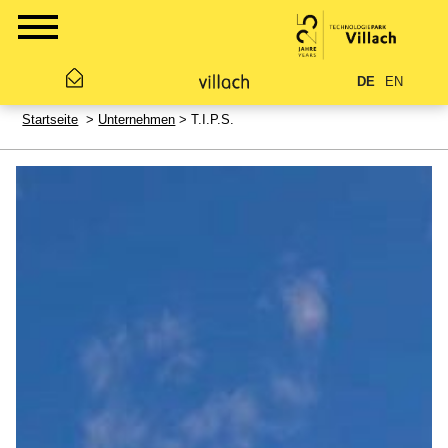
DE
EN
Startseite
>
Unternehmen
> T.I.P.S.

----

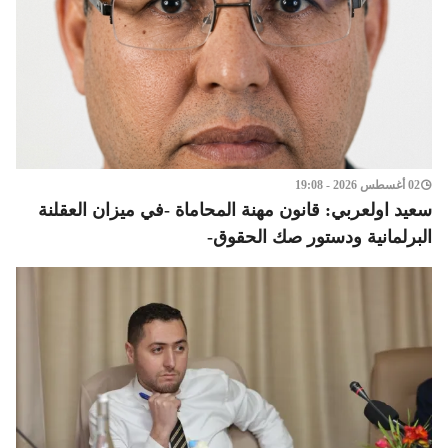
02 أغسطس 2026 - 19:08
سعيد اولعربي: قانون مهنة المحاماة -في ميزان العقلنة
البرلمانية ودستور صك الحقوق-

----

HOW TO COMPLETE THIS TASK –
Once you reach the line with "02 أغسطس 2026 - 19:08" in the data above, copy it and every line after it exactly, up to and including the line with "البرلمانية ودستور صك".

SOLUTION –
02 أغسطس 2026 - 19:08
سعيد اولعربي: قانون مهنة المحاماة -في ميزان العقلنة
البرلمانية ودستور صك الحقوق-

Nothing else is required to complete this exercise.